# Jamis x.24



## pearsth (Mar 31, 2009)

Hey all - 

I have a small variation on the same old question. I have been trying to find a Scott Scale JR 24 for my son - they are all sold out at every bike shop near me.

I want to get my son started this summer on MTB (his bmx bike is just too small now) and I don't want to lose the whole season trying to hunt down the Scott.

I found a Jamis x.24 on Ebay for 299 and I am thinking about buying it. I know it is 3 lbs or so heavier than the Scott, but the Scott is also over $100 more. I am thinking with $100 to spare, I can easily make this 3 lbs lighter (seat and kickstand may do the trick by themselves).

Any thoughts on the Jamis? I haven't seen many reviews on this forum.

Oh yeah, my other bike idea was the Specialized Hotrock A1 FS, but my son, for whatever reason, hates red bikes. He (and I) don't really like the curvey frame look of the other ones.

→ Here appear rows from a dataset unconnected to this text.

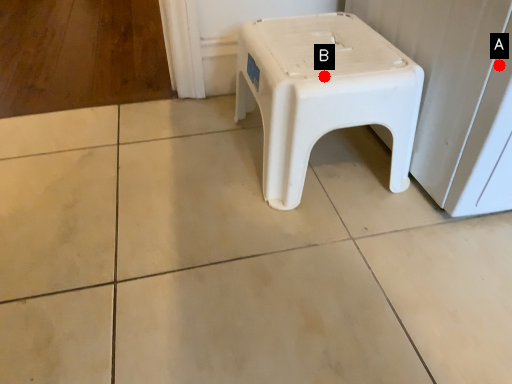 Question: Two points are circled on the image, labeled by A and B beside each circle. Which point is farther from the camera taking this photo?

Choices:
 (A) A is further
 (B) B is further

Answer: (B) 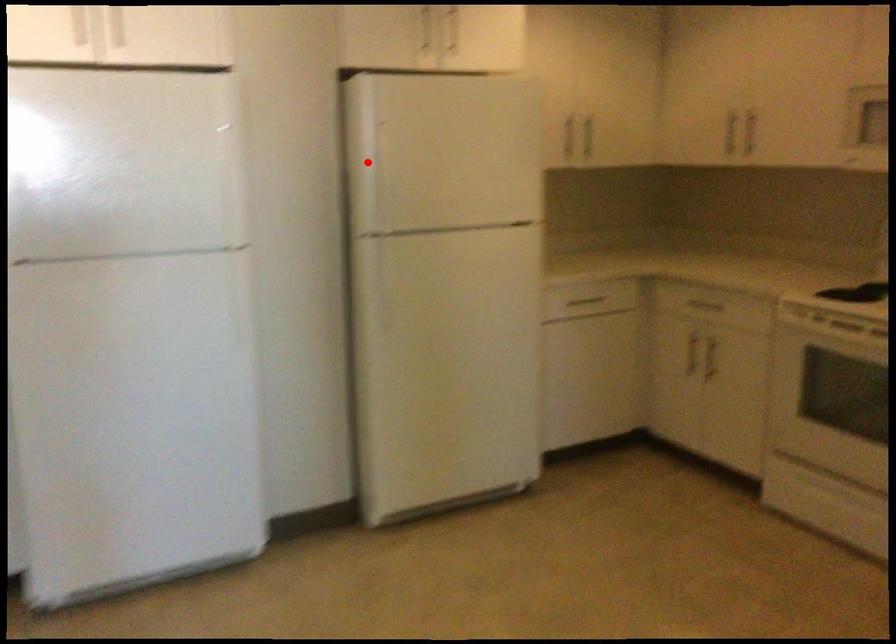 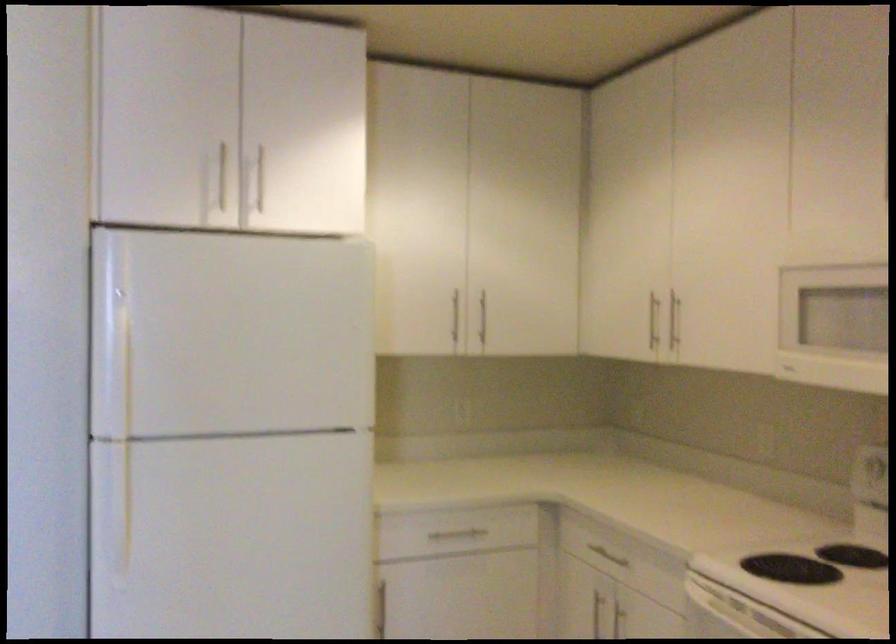 Locate, in the second image, the point that corresponds to the highlighted location in the first image.

(113, 346) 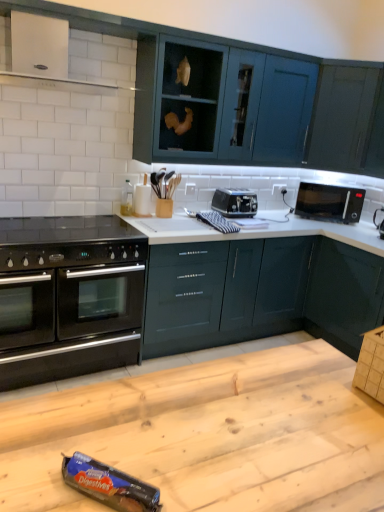 The image size is (384, 512). What are the coordinates of `vacant area located to the right-hand side of blue cardboard digestives at lower center, marked as the 1th appliance in a front-to-back arrangement` in the screenshot? It's located at (193, 477). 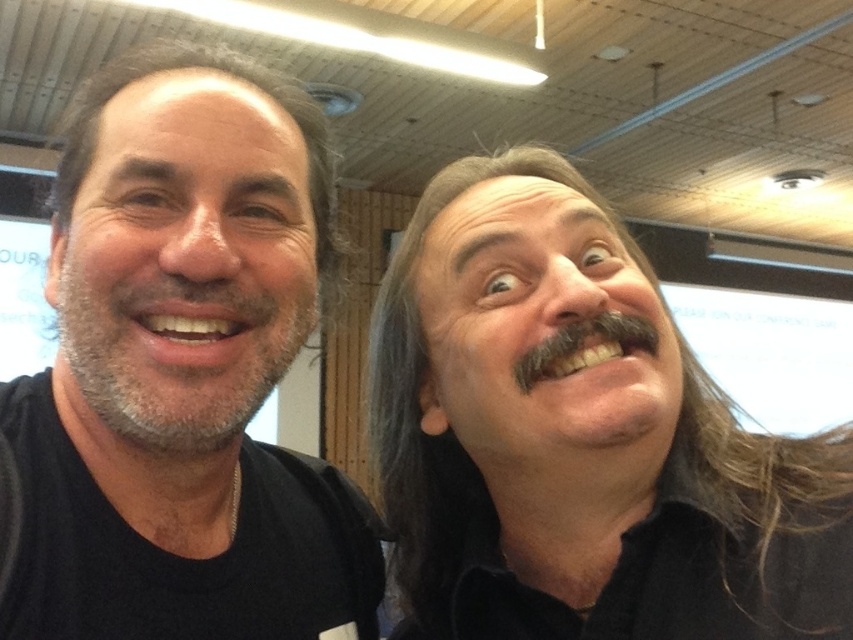 You are a photographer trying to capture a group photo of the smooth skin face at left and the smooth skin face at center. If you want to ensure both faces are framed equally in the photo, which face should you adjust to be closer to the camera?

The smooth skin face at left has a greater width than the smooth skin face at center. To frame both faces equally, you should move the smooth skin face at left closer to the camera so that its apparent size matches the smooth skin face at center.

You are a photographer setting up a camera to take a group photo of the two people in the scene. The camera is positioned so that it can capture both the matte black shirt at left and the smooth skin face at center. Based on their sizes in the image, which object should appear larger in the final photo?

The matte black shirt at left appears larger in the final photo because it is taller than the smooth skin face at center.

You are an AI analyzing the positions of objects in an image. The scene shows two people in a conference room. You need to determine the exact 2D coordinates of the matte black shirt at left. What are its coordinates?

The coordinates of the matte black shirt at left are at point (x=181, y=372). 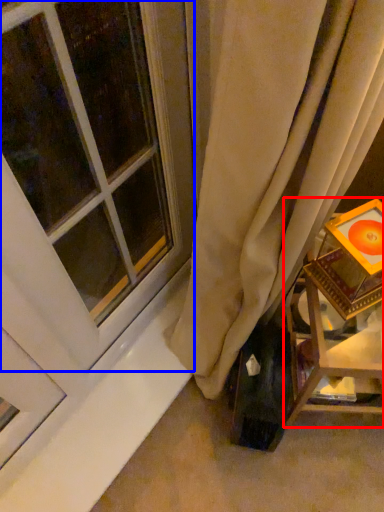 Question: Among these objects, which one is nearest to the camera, furniture (highlighted by a red box) or window (highlighted by a blue box)?

Choices:
 (A) furniture
 (B) window

Answer: (B) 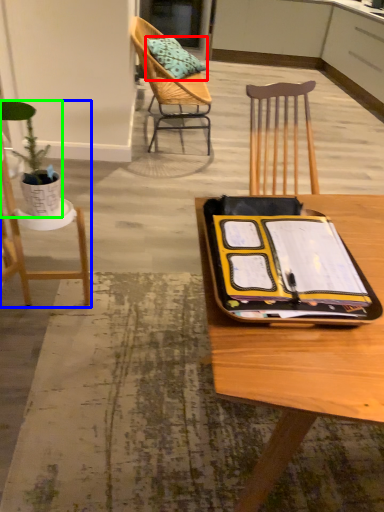 Question: Which object is positioned closest to pillow (highlighted by a red box)? Select from chair (highlighted by a blue box) and houseplant (highlighted by a green box).

Choices:
 (A) chair
 (B) houseplant

Answer: (A) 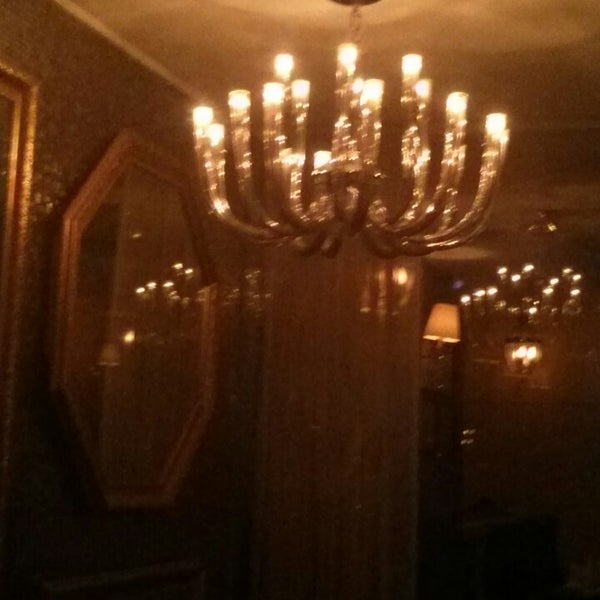 The height and width of the screenshot is (600, 600). In order to click on bottom edge of mirror in this screenshot , I will do `click(131, 499)`. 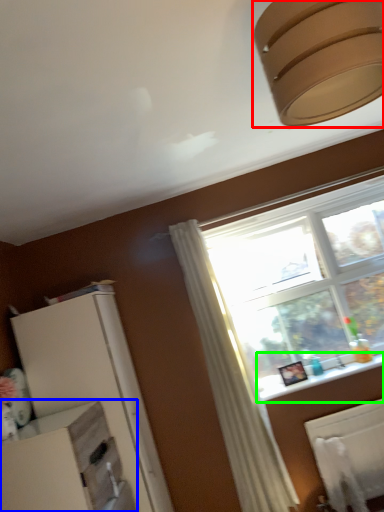 Question: Based on their relative distances, which object is farther from lamp (highlighted by a red box)? Choose from dresser (highlighted by a blue box) and window sill (highlighted by a green box).

Choices:
 (A) dresser
 (B) window sill

Answer: (B) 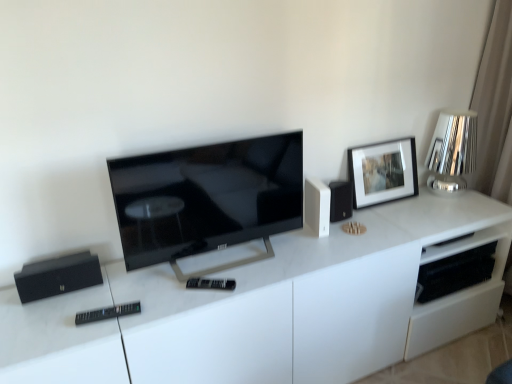 This screenshot has height=384, width=512. I want to click on free point to the left of black plastic remote at center, the 1th remote when ordered from right to left, so click(x=164, y=296). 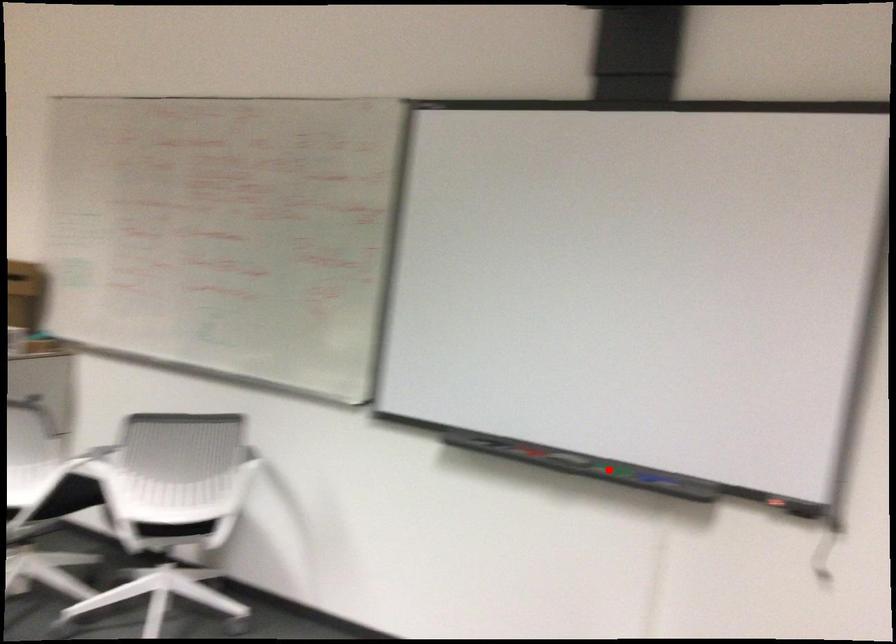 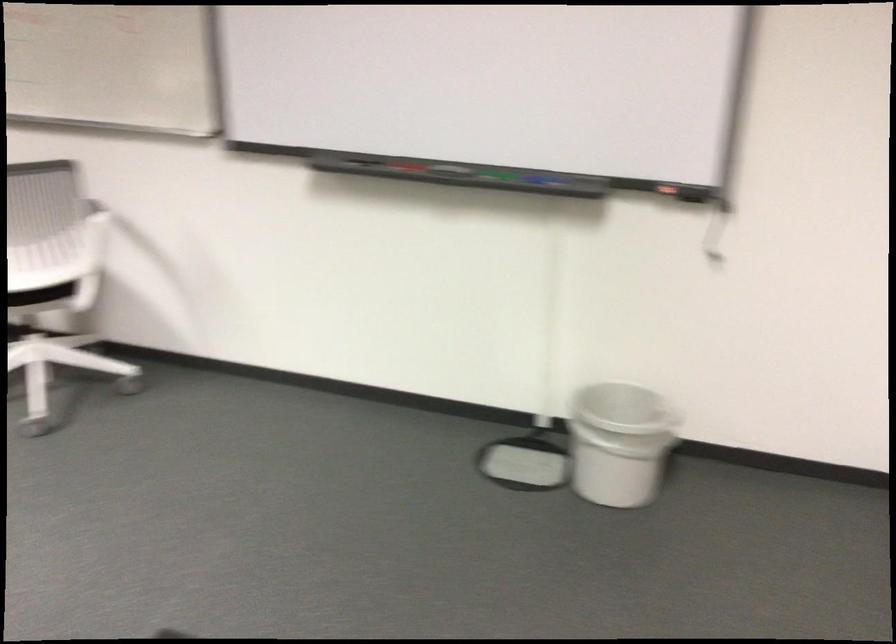 In the second image, find the point that corresponds to the highlighted location in the first image.

(492, 176) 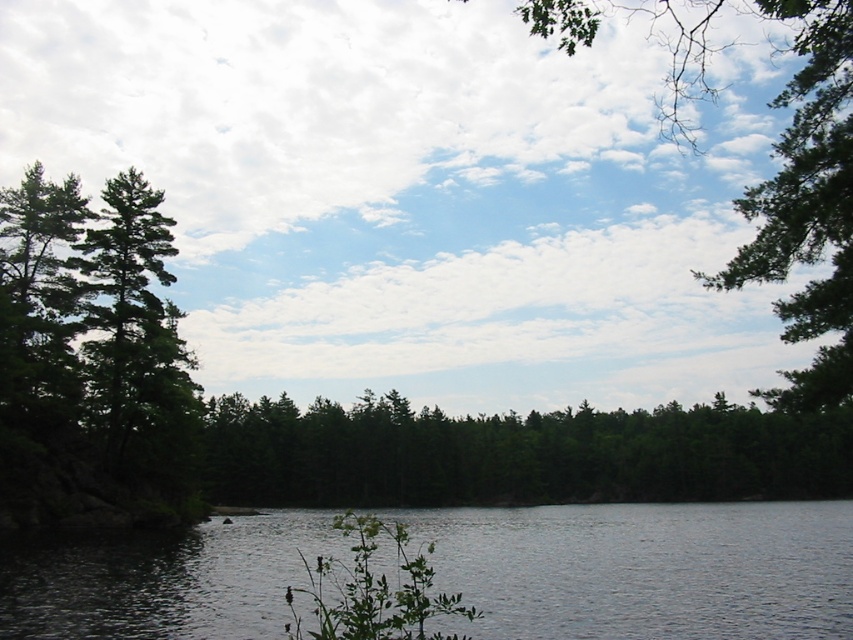 Question: In this image, where is green matte tree at left located relative to green leafy tree at upper right?

Choices:
 (A) above
 (B) below

Answer: (B)

Question: Among these points, which one is nearest to the camera?

Choices:
 (A) (294, 460)
 (B) (62, 620)
 (C) (804, 220)

Answer: (C)

Question: Is smooth gray water at lower left to the left of green matte tree at center from the viewer's perspective?

Choices:
 (A) yes
 (B) no

Answer: (A)

Question: Can you confirm if green matte tree at center is positioned below green leafy tree at upper right?

Choices:
 (A) yes
 (B) no

Answer: (A)

Question: Among these objects, which one is nearest to the camera?

Choices:
 (A) green leafy tree at upper right
 (B) green matte tree at left
 (C) smooth gray water at lower left
 (D) green matte tree at center

Answer: (A)

Question: Estimate the real-world distances between objects in this image. Which object is closer to the green leafy tree at upper right?

Choices:
 (A) green matte tree at center
 (B) green matte tree at left

Answer: (B) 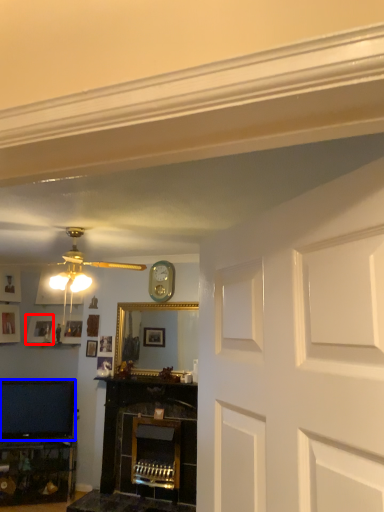 Question: Which of the following is the closest to the observer, picture frame (highlighted by a red box) or television (highlighted by a blue box)?

Choices:
 (A) picture frame
 (B) television

Answer: (B) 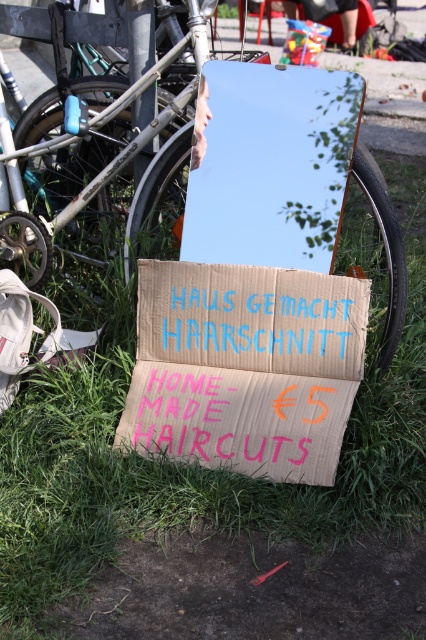 Is silver metallic bicycle at upper left taller than cardboard sign at center?

Yes, silver metallic bicycle at upper left is taller than cardboard sign at center.

What are the coordinates of `silver metallic bicycle at upper left` in the screenshot? It's located at (233, 173).

Find the location of a particular element. This screenshot has height=640, width=426. silver metallic bicycle at upper left is located at coordinates (233, 173).

Describe the element at coordinates (233, 173) in the screenshot. The height and width of the screenshot is (640, 426). I see `silver metallic bicycle at upper left` at that location.

Is point (290, 227) positioned after point (302, 120)?

Yes, it is behind point (302, 120).

Which is in front, point (192, 173) or point (333, 198)?

Point (333, 198)

The width and height of the screenshot is (426, 640). Identify the location of silver metallic bicycle at upper left. (233, 173).

Who is positioned more to the right, cardboard sign at center or metallic reflective mirror at center?

From the viewer's perspective, metallic reflective mirror at center appears more on the right side.

Between cardboard sign at center and metallic reflective mirror at center, which one is positioned higher?

metallic reflective mirror at center

Is point (316, 376) positioned in front of point (310, 141)?

No, it is not.

Where is `cardboard sign at center`? The width and height of the screenshot is (426, 640). cardboard sign at center is located at coordinates [x=245, y=365]. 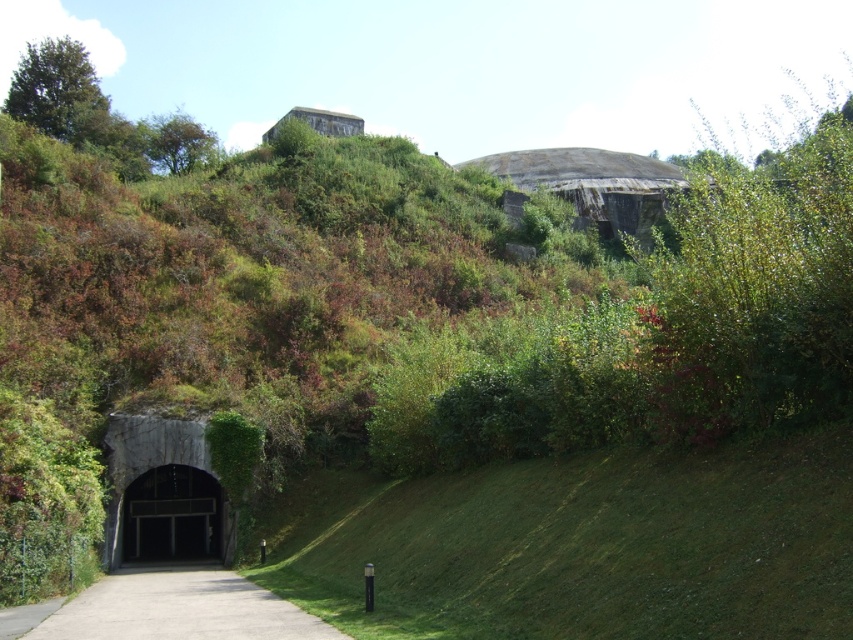 Consider the image. Is concrete at center shorter than black concrete tunnel at lower left?

Indeed, concrete at center has a lesser height compared to black concrete tunnel at lower left.

Is point (132, 630) positioned in front of point (151, 556)?

Yes, it is.

Find the location of a particular element. This screenshot has width=853, height=640. concrete at center is located at coordinates (180, 609).

Who is higher up, gray concrete bunker at lower left or black concrete tunnel at lower left?

gray concrete bunker at lower left is higher up.

Is gray concrete bunker at lower left wider than black concrete tunnel at lower left?

Yes, gray concrete bunker at lower left is wider than black concrete tunnel at lower left.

I realize looks don't matter, but I want it really to be the "full package" for his first mountain bike - looks that he likes and appropriate level of performance to keep him on the trails.

Thanks,

Tom


----------



## Aresab (Mar 27, 2007)

Jamis bikes in general are a good value, I've had several over the years and am still riding a Dakar XLT 2.0. The X.24 is decent, I'm sure hill have a ball on it. I personally prefer trigger shifters as does my son, but your milage may vary. He most likely won't be on a 24" for too many years, so I'd go for it...
I built my son a 26er with 24" in tires and shortened cranks. It was a good bit more money, but I have many growth options.


----------